Are you an advocate or an opponent of cars?

 

In some cases I will drive my car, in some - use the public transportation.

Our city is not the perfect place to live in, regardless of whether you are driving your car or use the public transportation. The situation is significantly better downtown but beyond the Third Transport Ring it is a different world with laws of its own. But then again, it is not quite city out there, rather, the proverbial metropolitan area that consists of neighborhoods built in place of the former villages and settlements. The connection between them is rather poor because our city has been developing on a star-like model, just like any single-nucleus megalopolis. Besides, the star shape of the city is very characteristic of the centrally-controlled power that we have here.

 

Speaking of the powers that be - are you going to literally implement the decision of the city authorities and use in your project the southwest territories recently adjoined to Moscow?

 

The contest regulations do not contain any specific requirements to build something on this particular territory. Here's how the task runs: development of the joined territories in connection with the old Moscow. There is not a single word about us having to move somebody to live over there or building necessarily residential houses on those territories. One has to view this territory the way we do: like a garden in front of your house. What you ultimately get is bipolar city, with a stone and a green pole respectively. These are the opposites, and they create tension - the green city and the stone city.

 

Now you are working on the giant project of Moscow metropolitan area, and you started off with planning Moscow's neighborhood of Ostozhenka.  What was most important in that work back then? Can you compare the two commissions?

 

With Moscow agglomeration, we apply the same fundamentals as we did with Ostozhenka: before you start changing anything you have to understand how this organism functions, how it is wired.

 

Speaking on the particular subject of Ostozhenka neighborhood, the key idea was that you cannot reorganize the city based on the principles that are aliens to it, that are forced on it from elsewhere. It was then that we turned for guidance to the old "Moscow Statute" that was adopted in the middle XIX century and contained simple but very wise fundamentals, an important rule for a fire wall, for instance, according to which the wall of the house located at the end of a land plot was to be built completely blind so that in case of a fire the neighboring house would not catch. Apart from that, in Ostozhenka case, the main planning module for us was the territory of the historical households - we did quite a bit of research, established their boundaries, and did our planning in accordance with these boundaries.

 

This was back in 1989 - still living in USSR, we drew and got the official approval for a "capitalist" plotting of the neighborhoods. A few years passed, and the capitalist requirements became a reality. I do not rule out the possibility that Ostozhenka experienced such a rapid growth particularly because of that: everything was ready, the contracts were really easy to draw up, and it was easy to get the approvals for your development concepts - because we carefully planned everything is such a way that the neighbors would not get into one another's way.

 

But there must be a multitude of layers as well: the medieval city, then the capitalist one, then the modernist town planning...

 

This is a scar. But it will heal in time.
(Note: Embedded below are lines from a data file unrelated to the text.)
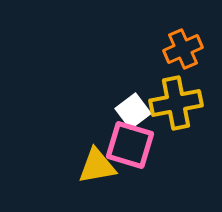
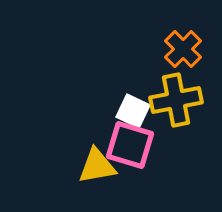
orange cross: rotated 21 degrees counterclockwise
yellow cross: moved 3 px up
white square: rotated 28 degrees counterclockwise
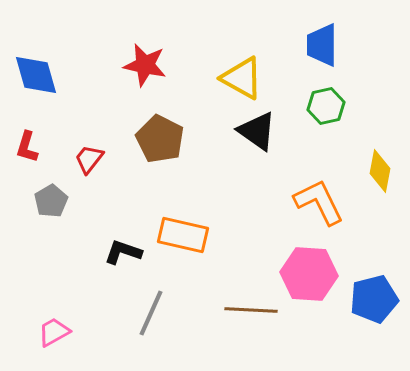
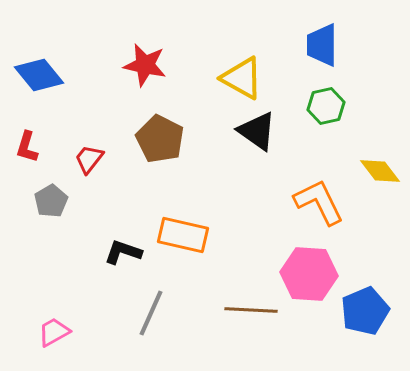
blue diamond: moved 3 px right; rotated 24 degrees counterclockwise
yellow diamond: rotated 48 degrees counterclockwise
blue pentagon: moved 9 px left, 12 px down; rotated 9 degrees counterclockwise
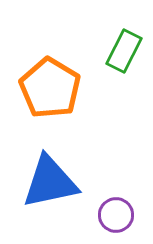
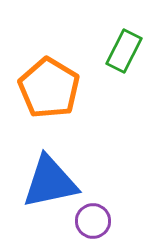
orange pentagon: moved 1 px left
purple circle: moved 23 px left, 6 px down
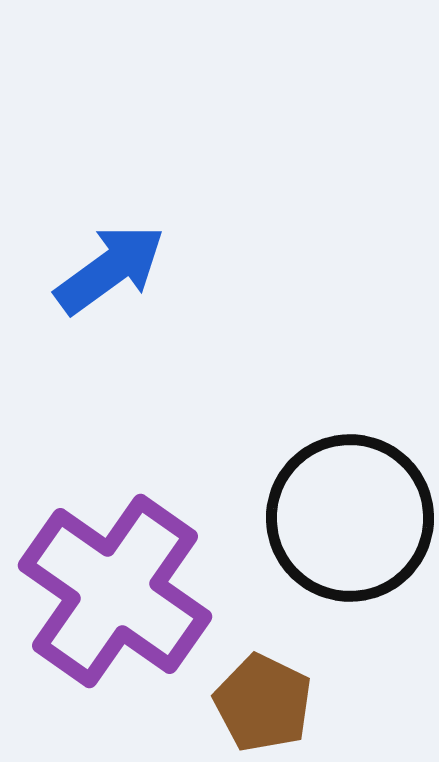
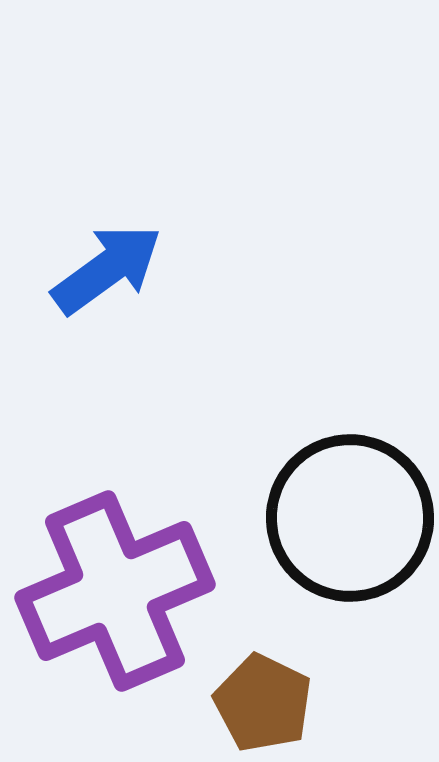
blue arrow: moved 3 px left
purple cross: rotated 32 degrees clockwise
Actually, there is nothing heroic about humans changing the landscape. The landscape will always ultimately get an upper hand. I am quite the fatalist in this sense.

 

What is your favorite project?

 

Well, it's the Big Moscow, as a matter of fact. This is probably the ms exciting project for me. Out of the other projects, it's hard to tell. "Embassy House" promised to be my favorite but as far as the quality of construction work is concerned, especially in the details, it turned unsatisfactory for me. Besides, the critical reviews started to compare it to Melnikov house, which is not correct.

 

You did not think of Melnikov at all when you were designing that one?

 

Not at all, and I have always denied that. Our facade with its triangular and diamond-shaped windows is not a formal or decorative "stylistic device" but a solution that sprang out of necessity: the land plot was tight, and we made a pedestrian passage on the level of the ground floor. We also turned the wall above it into an arched girder, very much like a bridge. Here we worked with a great engineer Mityukov who sadly tragically died later on. He had a passion for doing this work and we ultimately got a house that was great from the construction standpoint. I think that all of its artistic merits are based on the successful engineering solutions. So, this house must be my favorite.

 

So, designing a tiny pedestrian passage running along the house and designing on a megalopolis scale - these two things are of equal interest to you?

 

Well, yes! Besides, as a rule, I have to do both at a time.

 

It is a common misconception that architects are the guys that draw the facades. Because we use the urban fundamentals in our work! We work with loads of information, deduce the regularities and consistent patterns in order to understand how we should be developing this or that area.

 

I recently bought a pair of anti-glare glasses, the kind that is made for drivers or for fishermen. You put them on and they cut off the flares, cut off things that you don't need so you can now see what's important, things you could not see behind the ripples. We do just about the same thing: we try to see how things operate, foresee the development logic, if you like.  There is nothing mystical or mysterious about it, everything is as rational as it can be, if only you might need some intuition.

 

How did Alexander Skokan influence you?

 

We really go back a long way; you can say that I grew up by his side: back then I was 30, now I am 55 - I have known him practically my whole life. This man has an amazing intuition. To have a vision of the possible future - I guess he can do it like nobody else can. He is not some sort of medium, of course, just a very intelligent and insightful person. I guess I am really lucky to work with him.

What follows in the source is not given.